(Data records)
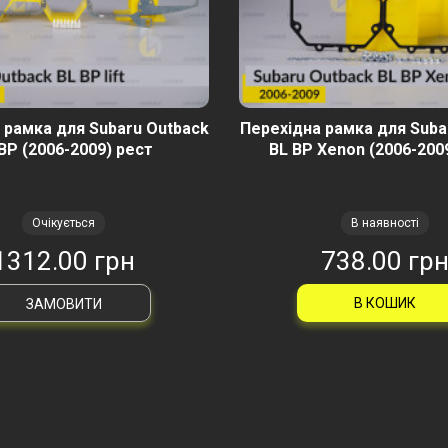
 рамка для Subaru Outback
Перехідна рамка для Suba
BP (2006-2009) рест
BL BP Xenon (2006-200
Очікується
В наявності
1312.00 грн
738.00 гр
В КОШИК
ЗАМОВИТИ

Exercise prompt:
The answer should hold the lines from the one containing "В наявності" through the end of the entries above, set down exactly, with both ends included.

Answer:
В наявності
1312.00 грн
738.00 гр
В КОШИК
ЗАМОВИТИ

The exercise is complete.